In the past, insurers have had many reasons to be selective about the agents they do business with – regulatory requirements, reputational issues, fraud risks, and, of course, their ability to produce good business that will stay on the books. The need to properly screen agents has probably never been higher given the regulatory pressures that are being brought to bear on the financial services industry. Consider the following quote from Richard Ketchum, Chairman and CEO of FINRA at the 2016 FINRA Annual Conference:
“Many of the firms involved in our culture review have emphasized the importance of ethics at the individual registered representative level, and have also highlighted their processes for reviewing reps prior to hiring as an important, culture-related control. Equally troubling, however, is the fact that there remain firms that have substantial concentrations of employees with significant past disciplinary records or a number of settled sales practice complaints or arbitrations. To say it bluntly, statistical analyses done by FINRA’s Office of the Chief Economist and independent studies demonstrate that these firms are meaningfully more likely to have repeat sales practice violations that harm clients. Of course, I understand that not all complaints are fair and the right supervision can result in former “problem” reps performing well. But I think it is important to emphasize that a firm that takes these risks does it at a cost.”

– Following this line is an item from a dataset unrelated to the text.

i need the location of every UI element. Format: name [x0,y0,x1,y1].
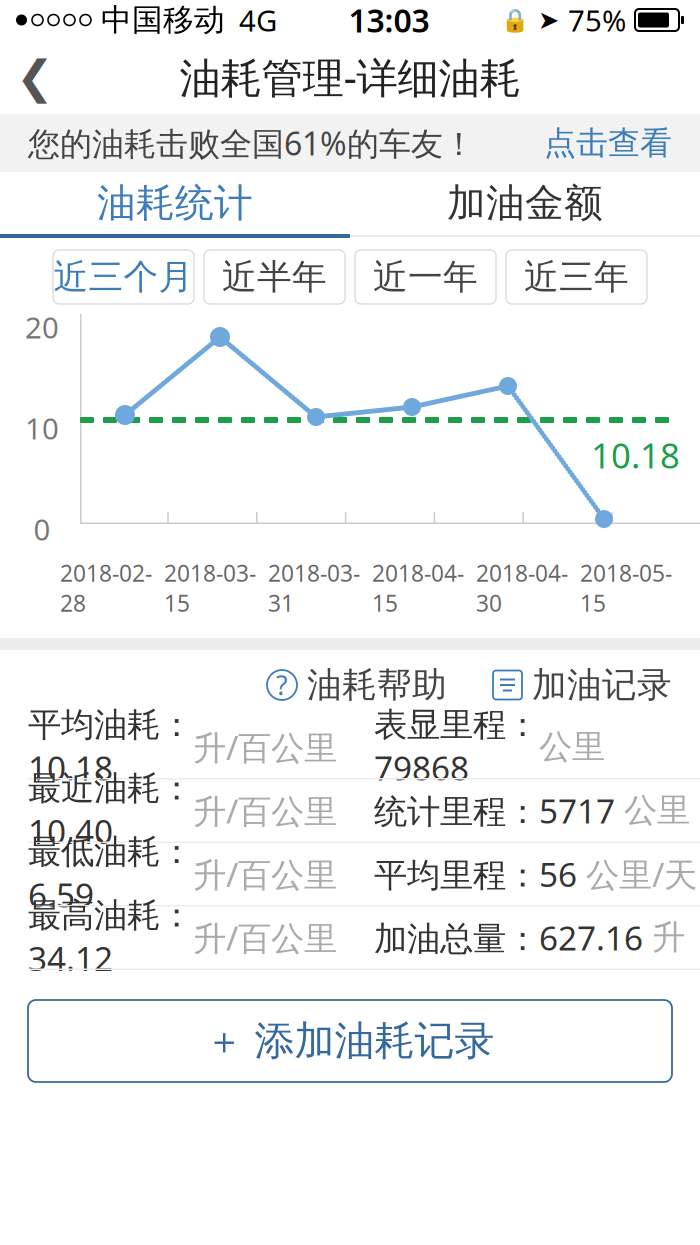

The DOL Rule may take the need for insurers to screen agents to another level. Some insurers are signaling that they will sign the Best Interest Contract (BIC) as the financial institution. By doing so, these insurers are assuming additional risk by becoming a fiduciary. Would it make sense to continue to do business with “higher risk” agents in this new environment? Or would it be prudent for insurers to complete some analysis to determine which agents are more likely to comply with the new standards? Prior to the DOL Rule, an insurer may have determined that an agent represented an acceptable level of risk. Post DOL Rule, that same agent may pose an unacceptable level of risk, especially if the insurer is signing the BIC. Fortunately, there are some practical methods that insurers can utilize to identify higher risk agents.
Agents have historically been one of the most important factors for an insurer’s success. The DOL Rule won’t change that. In fact, due to the risk involved, the DOL Rule has probably amplified the effect that agents have on insurers. How insurers manage that risk will be a key factor in their continued success.